3. You most definitely represent the company
No amount of disclaiming or get-out-of-jail-free cards will get you out of anything. If you are a C-level exec, founder, partner, PR firm or PR lead, or any official social channel of the company, you are speaking for the company 24/7. You say stupid things and they become associated with your company.
What if the company says I must have that stupid disclaimer?
So you reasoned with the unreasonable but they are still saying that you should definitely have the disclaimer that nobody reads or cares about, no matter what level you are in the organization? Lay out a hypothetical: let’s say you have the disclaimer and you openly mock the fact that your company makes you put a disclaimer in your bio. What is their reaction? Do they:
- Not care. You aren’t an official voice for the company so everyone will read that disclaimer and go about their day.

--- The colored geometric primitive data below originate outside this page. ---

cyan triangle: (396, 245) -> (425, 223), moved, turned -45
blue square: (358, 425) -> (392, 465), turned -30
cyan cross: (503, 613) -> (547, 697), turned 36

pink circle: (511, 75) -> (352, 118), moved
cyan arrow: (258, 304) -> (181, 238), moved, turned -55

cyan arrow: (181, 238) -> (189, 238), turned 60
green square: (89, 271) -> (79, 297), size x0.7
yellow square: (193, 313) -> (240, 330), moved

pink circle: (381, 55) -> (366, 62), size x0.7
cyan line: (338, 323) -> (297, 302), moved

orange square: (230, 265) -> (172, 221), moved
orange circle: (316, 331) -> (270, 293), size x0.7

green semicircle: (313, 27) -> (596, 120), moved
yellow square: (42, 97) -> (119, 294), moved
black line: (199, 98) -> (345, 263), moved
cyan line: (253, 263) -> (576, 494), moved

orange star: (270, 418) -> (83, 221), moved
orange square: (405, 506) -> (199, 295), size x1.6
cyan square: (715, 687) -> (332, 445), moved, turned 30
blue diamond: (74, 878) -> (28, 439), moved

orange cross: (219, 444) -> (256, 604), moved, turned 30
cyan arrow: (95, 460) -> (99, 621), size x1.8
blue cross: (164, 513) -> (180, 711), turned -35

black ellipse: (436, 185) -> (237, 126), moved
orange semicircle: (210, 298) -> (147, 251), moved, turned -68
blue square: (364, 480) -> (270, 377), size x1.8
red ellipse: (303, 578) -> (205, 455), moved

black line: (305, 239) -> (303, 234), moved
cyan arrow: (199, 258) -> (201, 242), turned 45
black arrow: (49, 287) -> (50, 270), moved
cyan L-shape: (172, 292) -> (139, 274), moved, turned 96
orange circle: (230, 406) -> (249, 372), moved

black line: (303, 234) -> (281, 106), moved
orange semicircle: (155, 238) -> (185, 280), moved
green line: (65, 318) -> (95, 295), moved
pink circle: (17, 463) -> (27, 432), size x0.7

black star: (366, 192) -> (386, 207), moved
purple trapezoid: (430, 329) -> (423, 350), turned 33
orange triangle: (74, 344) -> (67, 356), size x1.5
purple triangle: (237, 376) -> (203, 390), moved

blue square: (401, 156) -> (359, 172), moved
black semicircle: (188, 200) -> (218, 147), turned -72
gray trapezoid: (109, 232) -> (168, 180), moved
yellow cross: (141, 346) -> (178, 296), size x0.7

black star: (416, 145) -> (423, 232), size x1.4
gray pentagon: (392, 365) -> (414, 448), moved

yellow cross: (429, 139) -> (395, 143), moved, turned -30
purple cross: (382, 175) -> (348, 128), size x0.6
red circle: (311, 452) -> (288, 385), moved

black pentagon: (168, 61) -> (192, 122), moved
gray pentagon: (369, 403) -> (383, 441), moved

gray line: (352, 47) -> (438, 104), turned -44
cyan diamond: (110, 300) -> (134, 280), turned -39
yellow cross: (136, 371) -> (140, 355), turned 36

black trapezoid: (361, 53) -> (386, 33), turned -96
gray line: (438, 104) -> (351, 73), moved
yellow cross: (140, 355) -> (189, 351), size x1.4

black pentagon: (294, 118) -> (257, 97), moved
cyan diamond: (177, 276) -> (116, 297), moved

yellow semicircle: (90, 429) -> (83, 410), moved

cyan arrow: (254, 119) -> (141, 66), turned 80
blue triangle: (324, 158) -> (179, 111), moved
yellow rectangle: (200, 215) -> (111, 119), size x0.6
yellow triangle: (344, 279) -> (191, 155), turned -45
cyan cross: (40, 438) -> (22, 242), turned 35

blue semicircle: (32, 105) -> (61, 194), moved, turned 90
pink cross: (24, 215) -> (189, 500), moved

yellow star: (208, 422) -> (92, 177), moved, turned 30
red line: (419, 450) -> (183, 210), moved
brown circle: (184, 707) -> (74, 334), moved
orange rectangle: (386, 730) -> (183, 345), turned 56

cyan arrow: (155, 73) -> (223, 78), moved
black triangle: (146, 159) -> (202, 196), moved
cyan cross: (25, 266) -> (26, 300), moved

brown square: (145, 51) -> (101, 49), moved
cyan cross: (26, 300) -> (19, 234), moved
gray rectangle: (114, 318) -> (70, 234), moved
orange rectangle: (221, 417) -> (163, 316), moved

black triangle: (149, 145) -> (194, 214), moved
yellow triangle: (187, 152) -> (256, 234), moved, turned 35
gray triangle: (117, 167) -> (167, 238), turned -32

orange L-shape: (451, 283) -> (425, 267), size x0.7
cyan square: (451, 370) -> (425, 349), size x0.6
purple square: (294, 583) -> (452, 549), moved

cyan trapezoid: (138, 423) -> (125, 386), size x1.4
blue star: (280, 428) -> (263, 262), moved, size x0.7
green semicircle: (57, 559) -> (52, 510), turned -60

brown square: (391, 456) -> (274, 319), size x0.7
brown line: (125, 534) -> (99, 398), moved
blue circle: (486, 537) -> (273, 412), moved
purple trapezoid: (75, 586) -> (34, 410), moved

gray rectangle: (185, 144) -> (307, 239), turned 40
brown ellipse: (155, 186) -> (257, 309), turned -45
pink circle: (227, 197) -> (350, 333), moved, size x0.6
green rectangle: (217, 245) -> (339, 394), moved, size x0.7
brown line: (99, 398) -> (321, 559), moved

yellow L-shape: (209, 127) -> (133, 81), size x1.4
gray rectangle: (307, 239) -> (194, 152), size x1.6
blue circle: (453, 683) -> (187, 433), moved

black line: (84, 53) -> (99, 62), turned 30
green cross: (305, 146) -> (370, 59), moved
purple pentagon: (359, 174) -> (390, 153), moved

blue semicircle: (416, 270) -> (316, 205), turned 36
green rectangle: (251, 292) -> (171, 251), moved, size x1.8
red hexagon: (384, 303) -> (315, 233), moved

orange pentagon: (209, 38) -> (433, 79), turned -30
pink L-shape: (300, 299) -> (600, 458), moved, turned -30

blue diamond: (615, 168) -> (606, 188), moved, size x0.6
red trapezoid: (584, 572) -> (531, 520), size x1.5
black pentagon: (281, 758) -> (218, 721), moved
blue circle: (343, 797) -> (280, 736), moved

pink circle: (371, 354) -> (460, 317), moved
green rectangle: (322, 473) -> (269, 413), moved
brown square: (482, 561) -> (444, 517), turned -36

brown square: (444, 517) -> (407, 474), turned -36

- Freak out and make you take it down, just like they would have done if you bad-mouthed anything else they had done publicly.
If the answer is 2, then there is no sense in the disclaimer if their constant reaction will be to act like you are representing the company. They have to either get comfortable with you being out there, train you to be better or not allow it. And yes, that last option is a real one.
If the answer is 1 though, have fun. It might be the only time that disclaimer actually does any good.